We recommend creating a conda environment to manage the dependencies. First install Anaconda if it is not already installed. Then, clone this pria_lifechem repository:

git clone https://github.com/gitter-lab/pria_lifechem.git
cd pria_lifechem

Create and activate a conda environment named pria using the conda_env.yml file:

conda env create -f conda_env.yml
source activate pria

Finally, install pria_lifechem with pip.

pip install -e .

To use the package again later, use source activate pria to re-activate the conda environment. The package is only currently supported for Linux. The conda environment provided does not include a Theano GPU backend. To use Theano with a GPU, see the Theano guide.

The IRV models were trained using a customized fork of DeepChem. See the separate installation instructions in that repository.

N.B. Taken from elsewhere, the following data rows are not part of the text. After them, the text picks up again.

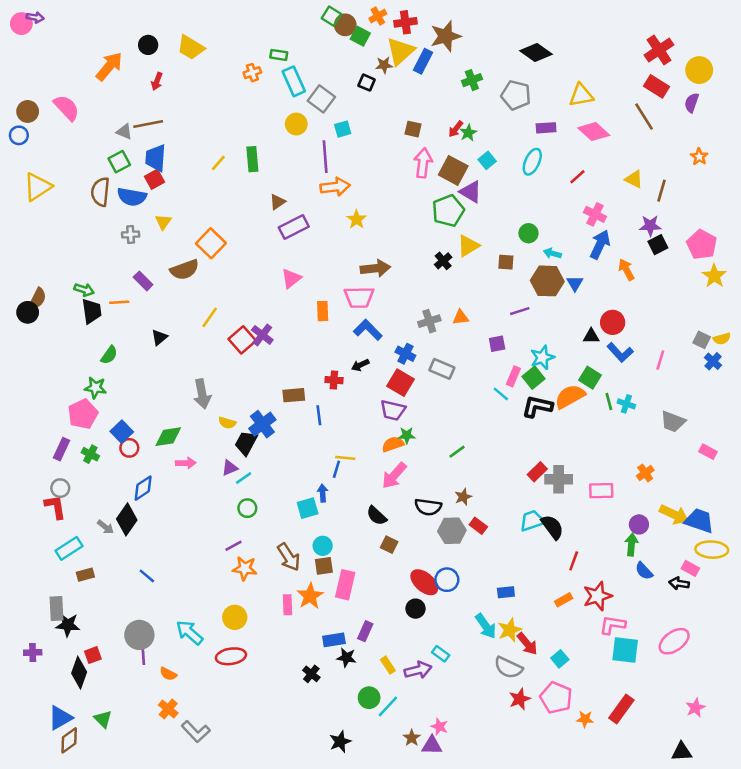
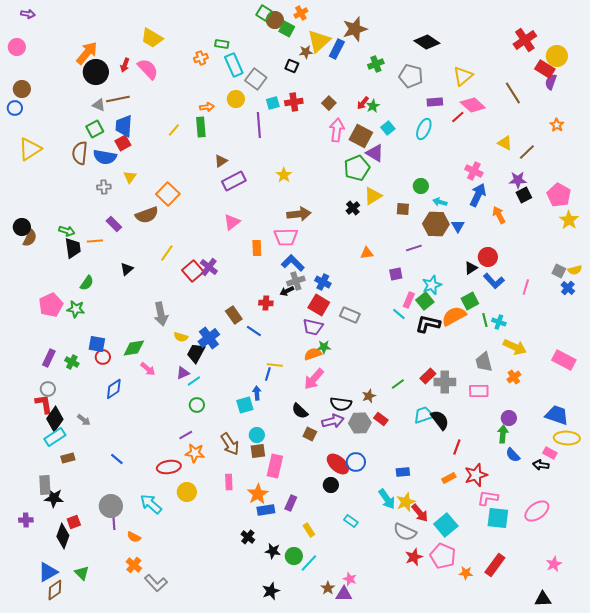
red cross: (405, 22) -> (294, 102), moved
pink circle: (21, 24) -> (17, 47), moved
black circle: (148, 45) -> (96, 72), moved, size x1.6
red rectangle: (657, 86) -> (545, 69), moved
yellow triangle: (581, 95) -> (463, 76), turned -30
pink semicircle: (67, 108) -> (148, 69), moved
brown square: (413, 129) -> (329, 103), turned 32
red line: (577, 177) -> (458, 117), moved
orange arrow: (335, 187) -> (207, 107), moved, size x0.6
brown line: (662, 191) -> (527, 152), turned 30
black circle: (28, 312) -> (22, 227), moved
gray cross: (429, 321) -> (296, 281), moved
black triangle: (591, 336) -> (471, 268), turned -32
gray rectangle: (442, 369) -> (350, 315), moved
green square: (590, 378) -> (470, 301), turned 30
brown rectangle: (294, 395) -> (234, 315), turned 60
pink pentagon: (83, 414) -> (51, 305), moved
blue line: (319, 415) -> (254, 331), turned -49
gray trapezoid: (673, 422) -> (484, 362), moved, turned 55
blue square: (122, 432) -> (97, 344), turned -36
green line: (457, 452) -> (398, 384), moved
pink rectangle: (708, 452) -> (564, 360), size x1.6
pink arrow: (186, 463) -> (148, 369), turned 42
yellow arrow: (674, 514) -> (515, 347), moved
black diamond: (127, 519) -> (55, 419), moved
orange star: (310, 596) -> (258, 494), moved
red ellipse: (231, 656) -> (169, 467), moved
black star: (346, 658) -> (273, 551), moved
cyan square: (560, 659) -> (446, 525), size x1.6
purple arrow: (418, 670) -> (333, 421), moved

Note: Random Forest results in the paper were obtained using Python 3.4 and sklearn=0.18.1. The random forest code is still compatible with conda_env.yml, but the results may differ due to different versions.

dataset

The dataset subdirectory contains a description of the expected file format and an example dataset that has been split into five folds.

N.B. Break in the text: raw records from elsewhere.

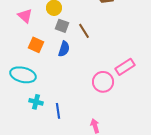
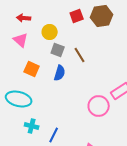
blue line: (58, 111) -> (54, 135), turned 35

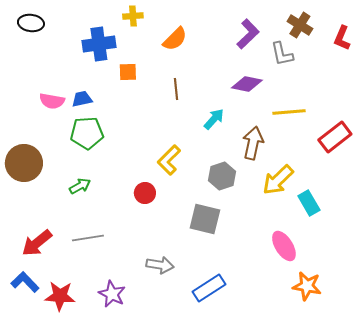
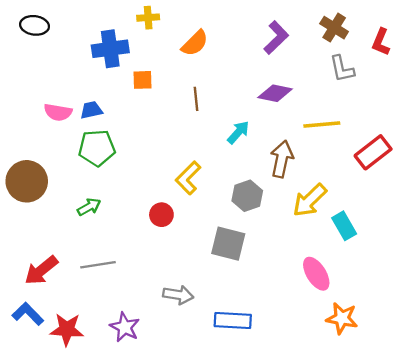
gray L-shape: (282, 54) -> (342, 69), moved
blue rectangle: (209, 288) -> (233, 320), turned 36

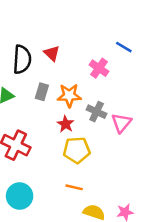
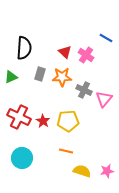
red triangle: (52, 53) -> (65, 52), moved
red star: (65, 124) -> (43, 121), moved

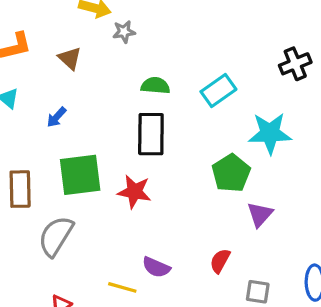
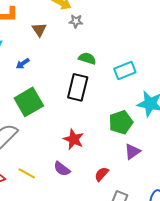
green square: (80, 175) -> (29, 102), turned -36
red star: (134, 192) -> (74, 139), moved
yellow line: (122, 287) -> (27, 173), moved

The complete high-throughput screening data are available on PubChem (AID:1272365 and AID:1159607). Pre-processed, merged versions of the data are available on Zenodo (doi:10.5281/zenodo.1411506). The Zenodo files are:

pria_rmi_cv.tar.gz: The LifeChem compounds used for cross validation with PriA-SSB and RMI-FANCM split into five folds.
pria_rmi_pcba_cv.tar.gz: These same compounds merged with 128 tasks from PubChem split into five folds.
pria_prospective.csv.gz: The separate LifeChem compounds used for prospective testing with PriA-SSB.

pria_lifechem

The pria_lifechem subdirectory contains:

scripts to prepare and load datasets
a script to evaluate trained models
a models subdirectory with code and instructions for training models
an analysis subdirectory to reproduce figures from the manuscript

json

The json subdirectory contains json config files with the model hyperparameters.

output

The output subdirectory contains scripts for post-processing the output files.